To understand why scum consistently rises to the surface of the Bush administration, it is best to refer to the wisdom contained in the final memoir of the late, great Kurt Vonnegut. In an excerpt published in 2006, Vonnegut observed that "George W. Bush has gathered around him ... most frighteningly, psychotic personalities, or PPs, the medical term for smart, personable people who have no consciences."
How better to explain the unwavering arrogance of people--certainly Wolfowitz, but clearly he is not alone in this administration--who consistently get it wrong yet plow on undeterred by the inconvenience of fact or logic? Most of us, once associated with the grievous distortions of evidence and outright lies justifying the invasion of Iraq, not to mention the horrid waste and death attendant upon the subsequent occupation that Wolfowitz oversaw, would feel the need to pause for a spell of critical self-reflection. Not so Wolfowitz, who, unmoved by the death and destruction he wrought, sailed on to the World Bank and announced that he would fight what he claimed was that venerable institution's penchant for, yes, he used the word, "corruption."
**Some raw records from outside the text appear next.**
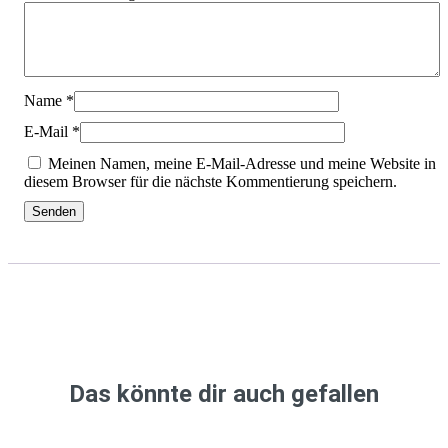
Name
*
E-Mail
*
Meinen Namen, meine E-Mail-Adresse und meine Website in
diesem Browser für die nächste Kommentierung speichern.
Das könnte dir auch gefallen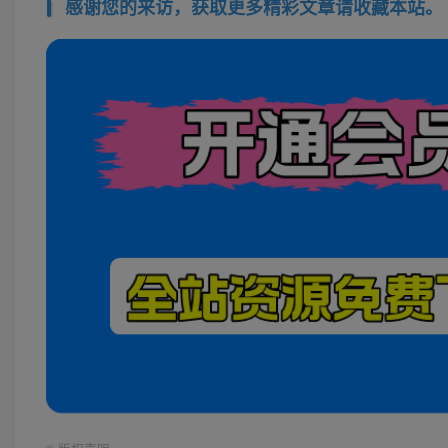
感谢您的来访，获取更多精彩文章请收藏本站。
Toward that end he would bring with him a score of Pentagon underlings whose hands were almost as bloody as his from the Iraq disaster. One of them, Kevin Kellems, former spokesman for Vice President Dick Cheney, suddenly resigned his $250,000-a-year job at the World Bank on Monday. Another veteran from the Iraq buildup to be rewarded was Wolfowitz's lover, Shaha Riza, his resident Muslim expert, who was promoted to a State Department position paying more than Secretary Condoleezza Rice earns. Not quite the $400,000 that Wolfowitz would be raking in at the World Bank, but Riza's salary had the advantage of being tax-free--she is still technically a "foreign national," despite her access to the inner sanctums of U.S. security debates.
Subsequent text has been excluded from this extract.